16 March 2007

Do you ever wanna just run away?

Well, I was going to blog today, but after reading my good friend Pixie's blog, I just don't have the heart. Don't get me wrong, it was nothing bad or dishearting, actually the opposite. (so don't get upset at all Ms Pixie), it was just "one of those days" where I suddenly find myself very foul. No discernable reason, no logic. Just pissy. And prone to tears.

I was going to blog about my red shirt and how it affects the boys at work, therapy memoirs, my upcoming 5K walk/race for Soldiers' Angels in Cincinnati OH, how I was in process and very close to starting back to school again for the first time in 14 years, my upcoming birthday, and something about Heroes that I can't read because I was writing it at 1a in a little notebook I keep close by for those nights when the head won't stop spinning. It seems as I sit at my computer, the thoughts never come. When I'm driving down the road, laying down at night, doing anything OTHER than blogging, is when I get my little creative spark.
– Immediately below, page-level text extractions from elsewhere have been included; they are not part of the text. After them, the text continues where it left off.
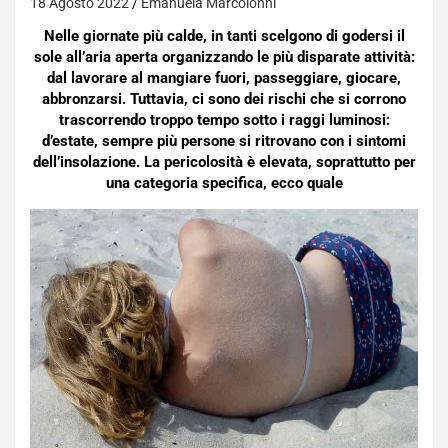
18 Agosto 2022
Emanuela Marcoionni
Nelle giornate più calde, in tanti scelgono di godersi il
sole all’aria aperta organizzando le più disparate attività:
dal lavorare al mangiare fuori, passeggiare, giocare,
abbronzarsi. Tuttavia, ci sono dei rischi che si corrono
trascorrendo troppo tempo sotto i raggi luminosi:
d’estate, sempre più persone si ritrovano con i sintomi
dell’insolazione. La pericolosità è elevata, soprattutto per
una categoria specifica, ecco quale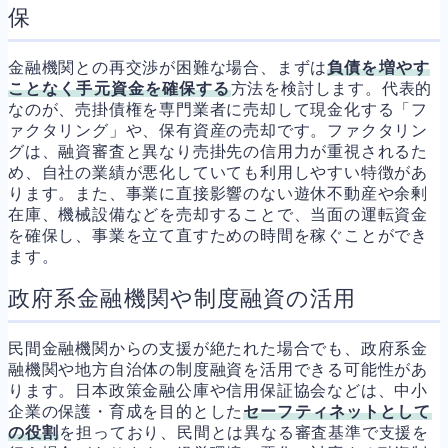
保
金融機関との再交渉が困難な場合、まずは
負債を増やす
ことなく手元資金を確保する
方法を検討します。代表的
なのが、売掛債権を専門業者に売却して現金化する「フ
ァクタリング」や、保有資産の売却です。ファクタリン
グは、融資審査と異なり売掛先の信用力が重視されるた
め、自社の業績が悪化していても利用しやすい特徴があ
ります。また、事業に直接影響のない遊休不動産や余剰
在庫、機械設備などを売却することで、当面の運転資金
を確保し、事業を立て直すための時間を稼ぐことができ
ます。
政府系金融機関や制度融資の活用
民間金融機関からの支援が絶たれた場合でも、政府系金
融機関や地方自治体の制度融資を活用できる可能性があ
ります。日本政策金融公庫や信用保証協会などは、中小
企業の保護・育成を目的とした
セーフティネットとして
の役割
を担っており、民間とは異なる審査基準で支援を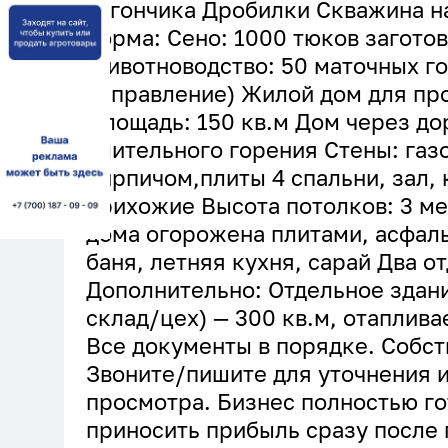
вагончика Дробилки Скважина на
корма: Сено: 1000 тюков заготов
Животноводство: 50 маточных г
направление) Жилой дом для про
Площадь: 150 кв.м Дом через до
длительного горения Стены: газ
кирпичом,плиты 4 спальни, зал, к
прихожие Высота потолков: 3 м
дома огорожена плитами, асфаль
баня, летняя кухня, сарай Два о
Дополнительно: Отдельное здани
склад/цех) — 300 кв.м, отаплива
Все документы в порядке. Собст
Звоните/пишите для уточнения 
просмотра. Бизнес полностью го
приносить прибыль сразу после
I now do not care. All that is painfully obvious is I am alone. And inexplicably sad. So I fill the time with busy stuff, and try not to settle into this funk that looks to overtake my weekend. Maybe I can make it through the rest of the day at work. Sorry folks, best I can do right now.

no hugs

2 comments:

sparrow said...

I'm thinking you need a good groping. That's what I think.
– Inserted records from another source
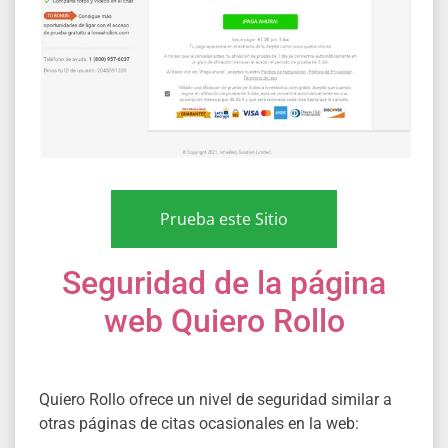
Prueba este Sitio
Seguridad de la página
web Quiero Rollo
Quiero Rollo ofrece un nivel de seguridad similar a
otras páginas de citas ocasionales en la web: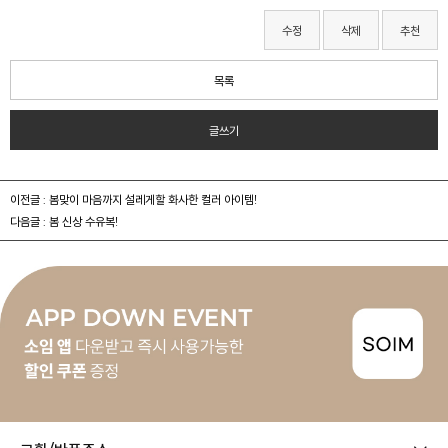
수정
삭제
추천
목록
글쓰기
이전글 :
봄맞이 마음까지 설레게할 화사한 컬러 아이템!
다음글 :
봄 신상 수유복!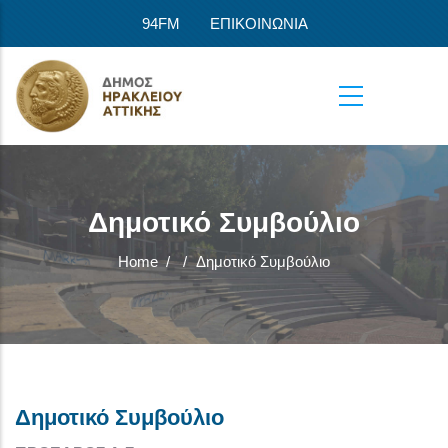
Skip to main content
94FM
ΕΠΙΚΟΙΝΩΝΙΑ
Δημοτικό Συμβούλιο
Home
/
/
Δημοτικό Συμβούλιο
Δημοτικό Συμβούλιο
I also think I will drink beer tonight - much beer and I will do so in your name.

I still want to hear about the red shirt.

*I'm hugging you - you don't have to hug back*

Oh and Miss B. You are ALLOWED to feel exactly the way you do. It is your RIGHT.

Love.

Miss B said...

i'm thinking it's more than a groping i need babygirl... but feel free to have as many beers in my name as you want ~ just make sure you have a DD and don't go home with any long-hair hippie dudes... m-kay?